## Problem statement
Go through the entries below and collect each line with the string "contact" in it.

## Input material

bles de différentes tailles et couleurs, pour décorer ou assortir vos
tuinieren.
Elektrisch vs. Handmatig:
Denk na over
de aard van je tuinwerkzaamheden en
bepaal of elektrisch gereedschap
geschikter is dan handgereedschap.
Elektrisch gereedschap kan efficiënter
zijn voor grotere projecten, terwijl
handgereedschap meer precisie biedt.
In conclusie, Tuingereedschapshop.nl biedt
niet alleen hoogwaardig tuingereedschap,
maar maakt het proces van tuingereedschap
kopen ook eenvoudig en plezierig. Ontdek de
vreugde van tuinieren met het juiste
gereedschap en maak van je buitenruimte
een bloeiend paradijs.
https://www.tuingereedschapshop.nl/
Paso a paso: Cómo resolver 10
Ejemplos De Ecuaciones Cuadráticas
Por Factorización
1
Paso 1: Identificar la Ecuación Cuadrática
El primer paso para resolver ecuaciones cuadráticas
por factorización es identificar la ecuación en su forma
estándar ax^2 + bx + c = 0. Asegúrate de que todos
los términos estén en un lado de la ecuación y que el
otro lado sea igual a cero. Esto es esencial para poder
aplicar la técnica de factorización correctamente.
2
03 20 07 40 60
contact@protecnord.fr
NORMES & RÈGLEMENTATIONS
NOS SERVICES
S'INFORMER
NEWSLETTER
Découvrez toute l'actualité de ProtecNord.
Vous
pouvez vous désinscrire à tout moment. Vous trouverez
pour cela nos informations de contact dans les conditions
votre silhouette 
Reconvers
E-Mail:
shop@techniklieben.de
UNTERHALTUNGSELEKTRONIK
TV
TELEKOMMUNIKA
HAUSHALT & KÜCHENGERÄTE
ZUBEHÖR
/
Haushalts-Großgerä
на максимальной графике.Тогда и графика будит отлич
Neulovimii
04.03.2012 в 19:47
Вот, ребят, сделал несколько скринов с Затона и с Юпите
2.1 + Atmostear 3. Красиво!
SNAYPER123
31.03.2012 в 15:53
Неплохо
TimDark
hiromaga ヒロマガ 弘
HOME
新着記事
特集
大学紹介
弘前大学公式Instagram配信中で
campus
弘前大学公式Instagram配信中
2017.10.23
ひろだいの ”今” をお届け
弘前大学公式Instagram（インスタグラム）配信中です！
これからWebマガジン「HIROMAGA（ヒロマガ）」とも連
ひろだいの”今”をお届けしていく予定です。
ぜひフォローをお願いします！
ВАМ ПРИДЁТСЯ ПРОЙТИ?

## Response to the exercise
contact@protecnord.fr
pour cela nos informations de contact dans les conditions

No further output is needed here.